I have been lucky enough to witness this parade many times and each year the rhythmic clanging of the approaching bells sends shivers down my spine. All conversation ceases and people crane their necks in the direction of the noise, eager to catch their first glimpse. The bell ringers (both men and women) march in formation, a dozen or so in a kind of pack. They each grasp a bell in their hands and move in a half-swaying motion as they wend their way down the street, into restaurants and between tables and chairs.
The bells come in all shapes and sizes from big to large to impossibly large. It must be a very effective workout. The bell ringers wear bright, embroidered smocks that don’t seem best suited to the harshness of deep winter, yet despite the total absence of coats, scarves and gloves the ringers seem unaffected by the frosty weather. I can only assume (and hope!) they receive sufficient celebratory sustenance to keep them warm as they go about their night’s work.
Many believe that ringing bells at New Year drives out evil spirits and brings good luck.
At some point since moving to Switzerland we translated this into creating a new family tradition of our own: whenever we’re invited to a wedding we give a cow bell to the happy couple.
We organise this at the veritable treasure trove that is the Quincaillerie Daenzer shop in Moulins. There we buy a shiny new cow bell and leather strap. We get a brass plaque engraved with the newlyweds’ names and their wedding date and have this affixed to the leather strap. Love it or hate it you’ve got to agree it’s an original present.

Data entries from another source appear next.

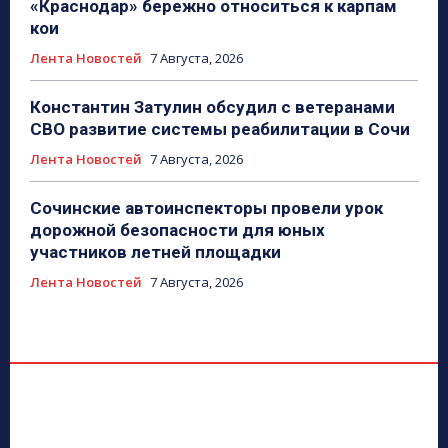
«Краснодар» бережно относиться к карпам
кои
Лента Новостей
7 Августа, 2026
Константин Затулин обсудил с ветеранами
СВО развитие системы реабилитации в Сочи
Лента Новостей
7 Августа, 2026
Сочинские автоинспекторы провели урок
дорожной безопасности для юных
участников летней площадки
Лента Новостей
7 Августа, 2026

It usually goes down well, especially when we tell the happy couple it brings good luck. At worst we get bemused looks, but most of the time it is taken in the spirit as intended. There is also a definite upside to giving a cow bell as a gift. Everyone’s heard tales of couples receiving three toasters or two coffee machines, despite the most organised of wedding present lists. We are always more than certain our present will not be duplicated.
And now, I suppose, we can be certain to receive no further wedding invitations following this admission of the gift we bear. Still I like to think Lord Alfred Tennyson would approve.
Let the bells ring out good luck for 2019 wherever you may be. Happy New Year!